## Your goal
Find the lines of the data below that include "магазине". Report their number only.

BEGIN Data section

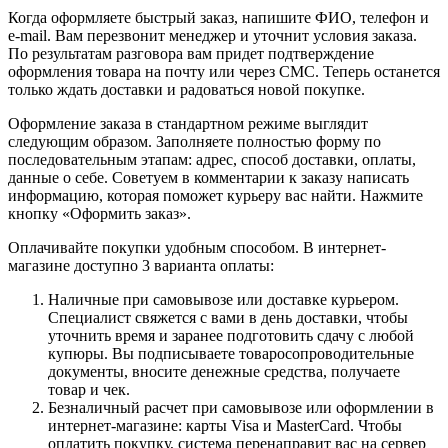
Когда оформляете быстрый заказ, напишите ФИО, телефон и
e-mail. Вам перезвонит менеджер и уточнит условия заказа.
По результатам разговора вам придет подтверждение
оформления товара на почту или через СМС. Теперь останется
только ждать доставки и радоваться новой покупке.
Оформление заказа в стандартном режиме выглядит
следующим образом. Заполняете полностью форму по
последовательным этапам: адрес, способ доставки, оплаты,
данные о себе. Советуем в комментарии к заказу написать
информацию, которая поможет курьеру вас найти. Нажмите
кнопку «Оформить заказ».
Оплачивайте покупки удобным способом. В интернет-
магазине доступно 3 варианта оплаты:
Наличные при самовывозе или доставке курьером.
Специалист свяжется с вами в день доставки, чтобы
уточнить время и заранее подготовить сдачу с любой
купюры. Вы подписываете товаросопроводительные
документы, вносите денежные средства, получаете
товар и чек.
Безналичный расчет при самовывозе или оформлении в
интернет-магазине: карты Visa и MasterCard. Чтобы
оплатить покупку, система перенаправит вас на сервер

END Data section

## Task answer
2